They have waited in vain.
Miss Clark is no Bill Clinton: she cannot look her supporters in the eye and say, "I feel your pain".
At heart, the prime minister is a diligent and rather uninspiring policy wonk, who has never really understood that politics is not about the head, but the heart.
The voters are simply not in the market for "tonnes of policy". What they're in the market for are tonnes of empathy.
. . .
In their affinity for political managerialism, Helen and Hillary[Clinton] are alike. But, do [National Party leader John] Key's speeches echo our own electorate's hunger for "Hope" and "Change" in the way Barack Obama's echo America's?
Yes, in a strange way they do. Mr Key may not be as effective a speaker as Mr Obama, but his personal political narrative (poor boy raised by a solo mum, who transcends his humble origins to achieve remarkable success) is strikingly similar – and so is the way voters have loaded their deep longing for fresh explanations and new beginnings on to the young challenger's shoulders.
Chris Trotter may be a bit hard on Helen Clark, who has led her party for fourteen years and read the public mood well enough to win three general elections. The NZ electorate may want to see some policy substance from the opposition. So, I am sure, will the British. (Not as lists, though.) Both may be really after some new, younger faces at the top rather than a rendezvous with destiny.
The interesting point he makes is that a party of the centre-right may be about to take over the powerful themes of “hope” and “change”. It's easier when you have been out of power for nearly nine years, The NZ National Party also has a leader with a compelling personal story that could make their promise of an aspirational, centrist politics seem more real to floating voters.
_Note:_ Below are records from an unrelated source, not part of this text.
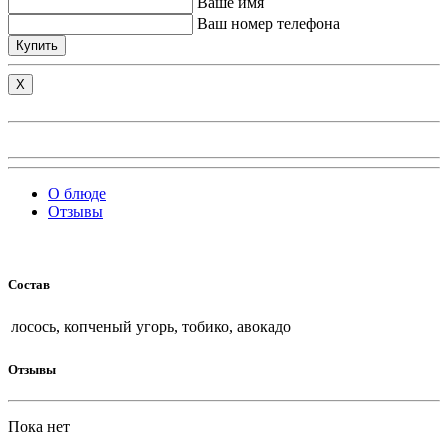
Ваше имя
Ваш номер телефона
Купить
X
О блюде
Отзывы
Состав
лосось, копченый угорь, тобико, авокадо
Отзывы
Пока нет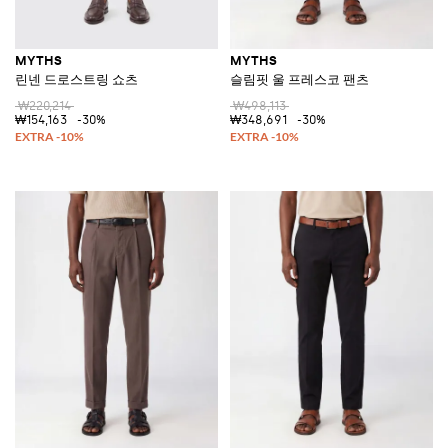
MYTHS
MYTHS
린넨 드로스트링 쇼츠
슬림핏 울 프레스코 팬츠
₩220,214
₩498,113
₩154,163
-30%
₩348,691
-30%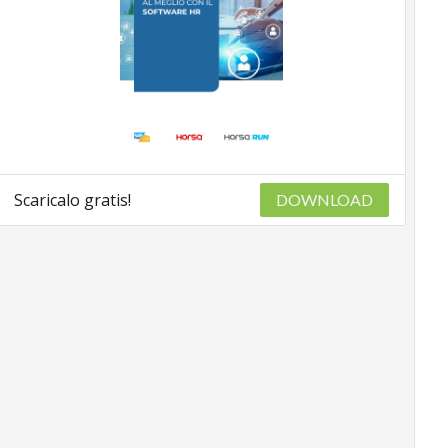
Scaricalo gratis!
DOWNLOAD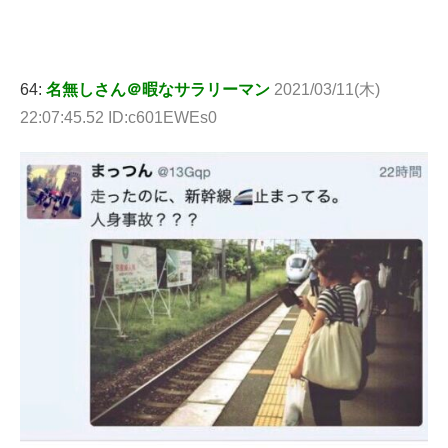
64:
名無しさん＠暇なサラリーマン
2021/03/11(木)
22:07:45.52 ID:c601EWEs0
Will it work in the UK? For “Helen Clark” in the piece above, you can easily read “Gordon Brown”. The Conservatives know that the public are deeply disgruntled after ten years of Labour and are talk about “change” at every available opportunity. (The Tory pamphlets coming through my door are even called “Change”.) But David Cameron is no Barack Obama and his origins were far from humble. Athough he is their most appealing leader in years, the Conservatives cannot quite define what David Cameron embodies and how it will click with the public mood. That's one reason they don't have a compelling narrative. Not yet.